1. Field of the Invention
The present invention relates to semiconductor memories, particularly to a semiconductor memory, such as a synchronous dynamic random-access memory (to be referred to as SDRAM hereinafter), using a shift redundancy system and formed by arranging decoding circuits of adjacent select lines (word lines) in a mirror image for the purpose of scale down.
2. Description of the Related Art
To increase the capacity and speed and reduce the consumption power of a memory and to reduce the wiring pitch by scale down, the general approach is to use a hierarchical word line system in a semiconductor memory such as SDRAM. In this hierarchical word line system, word lines are constituted by main select lines (mwl) and sub-select lines (swl). One select line selected by a main decoder (mwldec) is connected to a sub-decoder (swdec) having address information inputs for decoding and the corresponding sub-select line outputs. This sub-decoder selects one sub-select line in accordance with input address information.

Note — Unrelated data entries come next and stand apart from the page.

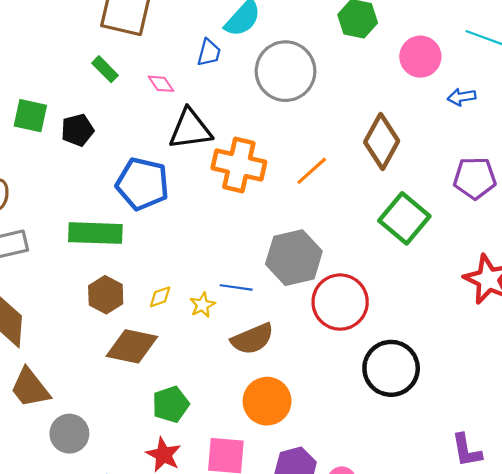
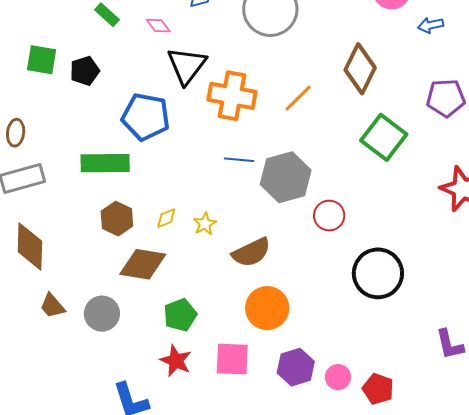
black triangle: (190, 129) -> (187, 65), turned -42
blue line: (236, 287) -> (239, 160), moved
red circle: (340, 302) -> (329, 216), size x0.6
brown trapezoid: (30, 388) -> (52, 306), size x0.7
gray circle: (69, 434) -> (102, 314), moved

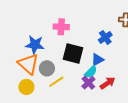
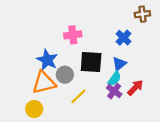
blue star: (35, 45) -> (47, 60), turned 30
orange triangle: (28, 64) -> (44, 83), turned -45
gray circle: (47, 68) -> (65, 75), moved
yellow circle: (26, 87) -> (34, 109), moved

For example, when eight sub-select lines belong to one main select line in a hierarchical word line system, to select one of these eight sub-select lines (1/8 selection), the sub-decoder performs 1/8-decoding to select one sub-select line from a main select line selected by the main decoder. For this purpose, eight sub-decoders are prepared for one main select line. Commonly, to reduce the circuit pitch, these eight sub-decoders are divided into two groups. Four sub-decoders are arranged at each end of a cell array block, and four sub-select lines run from these sub-decoders at one end alternately to oppose four corresponding sub-select lines at the other end in an interdigitated pattern.

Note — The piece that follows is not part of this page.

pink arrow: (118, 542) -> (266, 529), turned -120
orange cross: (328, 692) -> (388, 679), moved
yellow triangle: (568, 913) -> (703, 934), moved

In this arrangement, to place four sub-decoders within the pitch of eight sub-select lines, some layout improvements are made; four sub-decoders are grouped as one set, and signals and a power supply are shared by two adjacent sets. This is so because the size of a semiconductor integrated circuit is an important factor that determines the size of the whole system, so a reduction of the chip size by sharing is desired. Also, the smaller the chip size is, the larger the number of chips fabricated from one wafer is. Hence, it is essential to reduce the chip size by improving the layout efficiency.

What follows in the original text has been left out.